Infinite Horizon Problems | Sequential Decision Making

📖

1. Infinite Horizon Stochastic DP Problem

Problem Statement

We aim to minimize the total cost over an infinite number of stages, given by:

\[ J_\pi(x_0) = \lim_{N \to \infty} E_{{w_k}, \: k=0,1,\dots} \left\{ \sum_{k=0}^{N-1} \alpha^k g(x_k, \mu_k(x_k), w_k) \right\} \]

\( J_\pi(x_0) \) is the cost associated with initial state \( x_0 \) and policy \( \pi = \{\mu_0, \mu_1, \dots\} \).
\( \alpha \) is a discount factor in the interval \( (0, 1] \).
System equation: \( x_{k+1} = f(x_k, u_k, w_k) \).
Stochastic disturbances \( w_k \) have a common probability distribution \( P(\cdot | x_k, u_k) \).

🔄

2. Value Iteration (VI)

How do we solve this?
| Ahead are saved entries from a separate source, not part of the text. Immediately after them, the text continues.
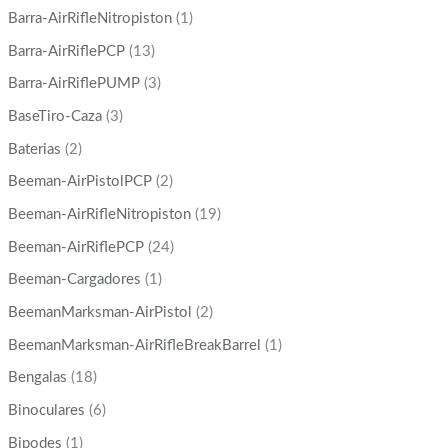
Barra-AirRifleNitropiston
(1)
Barra-AirRiflePCP
(13)
Barra-AirRiflePUMP
(3)
BaseTiro-Caza
(3)
Baterias
(2)
Beeman-AirPistolPCP
(2)
Beeman-AirRifleNitropiston
(19)
Beeman-AirRiflePCP
(24)
Beeman-Cargadores
(1)
BeemanMarksman-AirPistol
(2)
BeemanMarksman-AirRifleBreakBarrel
(1)
Bengalas
(18)
Binoculares
(6)
Bipodes
(1)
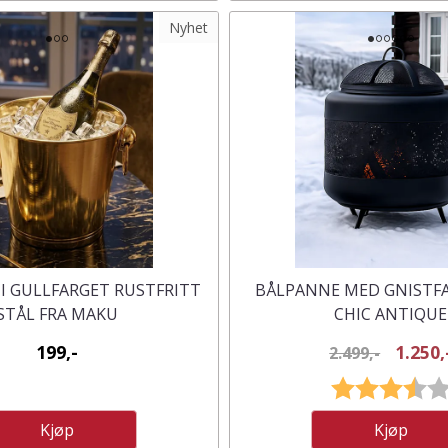
Nyhet
 I GULLFARGET RUSTFRITT
BÅLPANNE MED GNISTF
STÅL FRA MAKU
CHIC ANTIQUE
199,-
1.250,
2.499,-
Karakter:
Kjøp
Kjøp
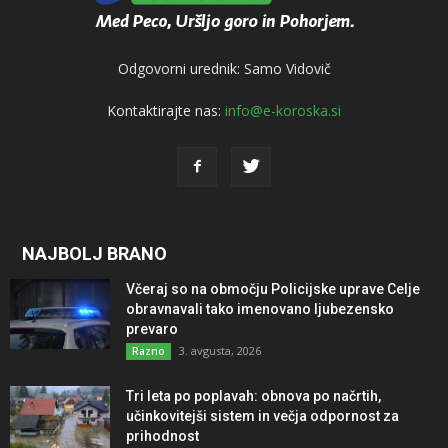
Odgovorni urednik: Samo Vidovič
Kontaktirajte nas:
info@e-koroska.si
NAJBOLJ BRANO
Včeraj so na območju Policijske uprave Celje
obravnavali tako imenovano ljubezensko
prevaro
3. avgusta, 2026
Razno
Tri leta po poplavah: obnova po načrtih,
učinkovitejši sistem in večja odpornost za
prihodnost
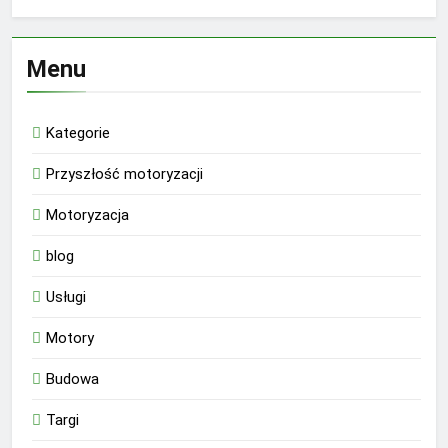
Menu
Kategorie
Przyszłość motoryzacji
Motoryzacja
blog
Usługi
Motory
Budowa
Targi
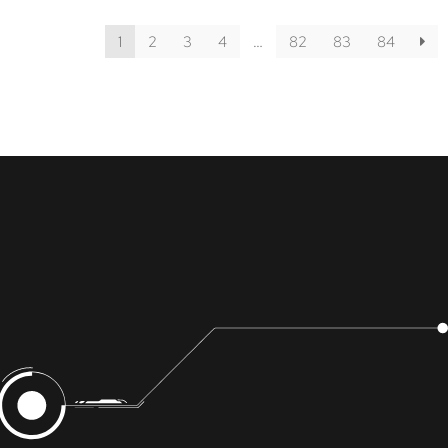
1
2
3
4
…
82
83
84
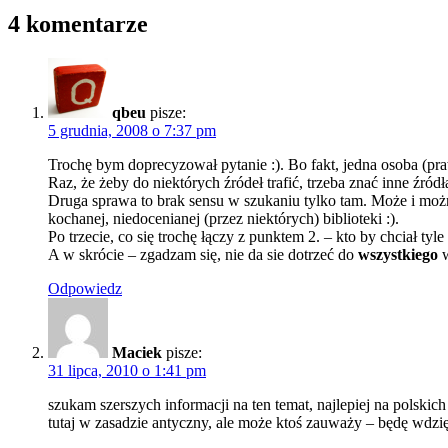
4 komentarze
qbeu
pisze:
5 grudnia, 2008 o 7:37 pm
Trochę bym doprecyzował pytanie :). Bo fakt, jedna osoba (pr
Raz, że żeby do niektórych źródeł trafić, trzeba znać inne źródł
Druga sprawa to brak sensu w szukaniu tylko tam. Może i można,
kochanej, niedocenianej (przez niektórych) biblioteki :).
Po trzecie, co się trochę łączy z punktem 2. – kto by chciał tyl
A w skrócie – zgadzam się, nie da sie dotrzeć do
wszystkiego
w
Odpowiedz
Maciek
pisze:
31 lipca, 2010 o 1:41 pm
szukam szerszych informacji na ten temat, najlepiej na polskic
tutaj w zasadzie antyczny, ale może ktoś zauważy – będę wdzięc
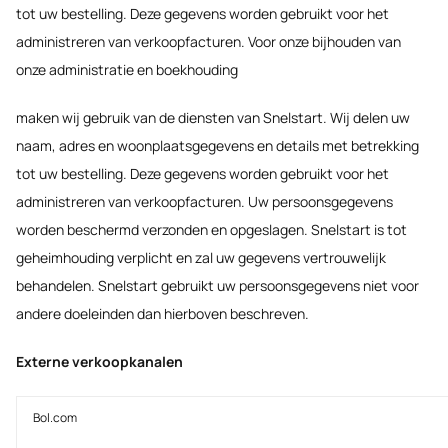
tot uw bestelling. Deze gegevens worden gebruikt voor het
administreren van verkoopfacturen. Voor onze bijhouden van
onze administratie en boekhouding
maken wij gebruik van de diensten van Snelstart. Wij delen uw
naam, adres en woonplaatsgegevens en details met betrekking
tot uw bestelling. Deze gegevens worden gebruikt voor het
administreren van verkoopfacturen. Uw persoonsgegevens
worden beschermd verzonden en opgeslagen. Snelstart is tot
geheimhouding verplicht en zal uw gegevens vertrouwelijk
behandelen. Snelstart gebruikt uw persoonsgegevens niet voor
andere doeleinden dan hierboven beschreven.
Externe verkoopkanalen
Bol.com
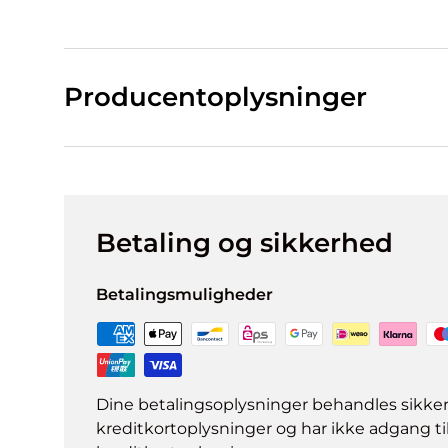
Producentoplysninger
Betaling og sikkerhed
Betalingsmuligheder
Dine betalingsoplysninger behandles sikke
kreditkortoplysninger og har ikke adgang ti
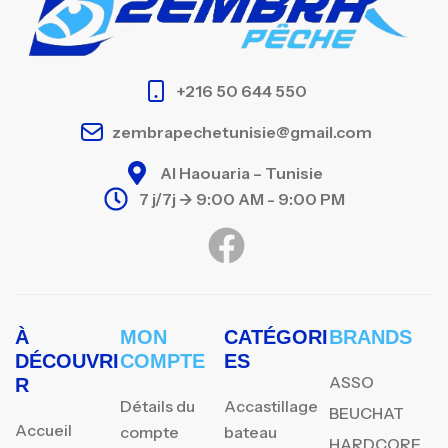
+216 50 644 550
zembrapechetunisie@gmail.com
Al Haouaria – Tunisie
7 j/7j -> 9:00 AM - 9:00 PM
À
MON
CATÉGORI
BRANDS
DÉCOUVRI
COMPTE
ES
ASSO
R
Détails du
Accastillage
BEUCHAT
Accueil
compte
bateau
HARDCORE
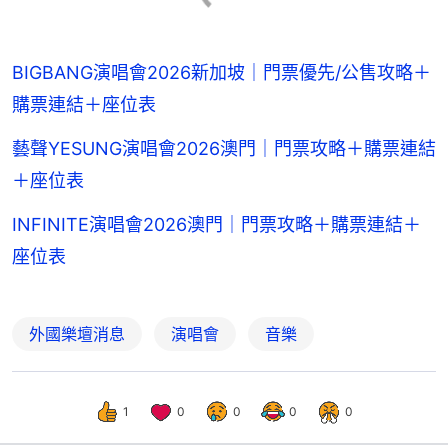
BIGBANG演唱會2026新加坡｜門票優先/公售攻略＋
購票連結＋座位表
藝聲YESUNG演唱會2026澳門｜門票攻略＋購票連結
＋座位表
INFINITE演唱會2026澳門｜門票攻略＋購票連結＋
座位表
外國樂壇消息
演唱會
音樂
1
0
0
0
0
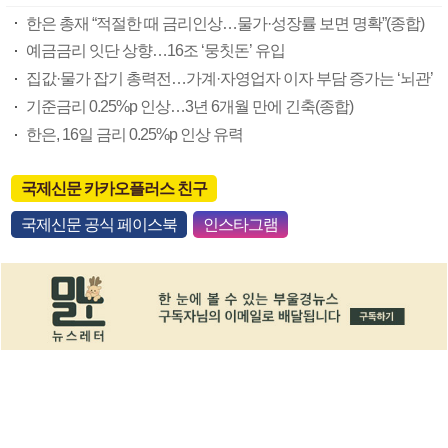
한은 총재 “적절한 때 금리인상…물가·성장률 보면 명확”(종합)
예금금리 잇단 상향…16조 ‘뭉칫돈’ 유입
집값·물가 잡기 총력전…가계·자영업자 이자 부담 증가는 ‘뇌관’
기준금리 0.25%p 인상…3년 6개월 만에 긴축(종합)
한은, 16일 금리 0.25%p 인상 유력
국제신문 카카오플러스 친구
국제신문 공식 페이스북
인스타그램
We can think of it as the limit of finite horizon problems.

The Algorithm

Let \( J_N(x) \) denote the optimal cost of an \( N \)-stage problem. The Value Iteration algorithm generates this cost iteratively:

\[ J_{k+1}(x) = \min_{u \in U(x)} E_w \left\{ g(x, u, w) + \alpha J_k (f(x, u, w)) \right\}, \quad k = 0, 1, \dots \]

Starting from \( J_0(x) = 0 \).

Optimal Cost \( J^* \) & Bellman Equation

The optimal infinite horizon cost is the limit \( J^*(x) = \lim_{N \to \infty} J_N(x) \). It satisfies the famous Bellman Equation:

\[ J^*(x) = \min_{u \in U(x)} E_w \left\{ g(x, u, w) + \alpha J^* (f(x, u, w)) \right\} \]

Remarks on Bellman Equation

It is a system of equations (one per state \( x \)).
If \( \mu(x) \) attains the minimum for each \( x \), then the stationary policy \( \{\mu, \mu, \dots\} \) is optimal.
The cost \( J_\mu \) of a stationary policy \( \mu \) satisfies: \[ J_\mu(x) = E_w \left\{ g(x, \mu(x), w) + \alpha J_\mu (f(x, \mu(x), w)) \right\} \]

🎯

3. Policy Iteration (PI)

Policy Iteration forms the foundation for self-learning in RL.

1. Policy Evaluation

Compute cost \( J_\mu \) of current policy \( \mu \) by solving the Bellman equation for \( \mu \).

Can be done via Monte Carlo simulation (averaging over many trajectories).

2. Policy Improvement

Compute improved policy \( \tilde{\mu} \) via one-step lookahead minimization.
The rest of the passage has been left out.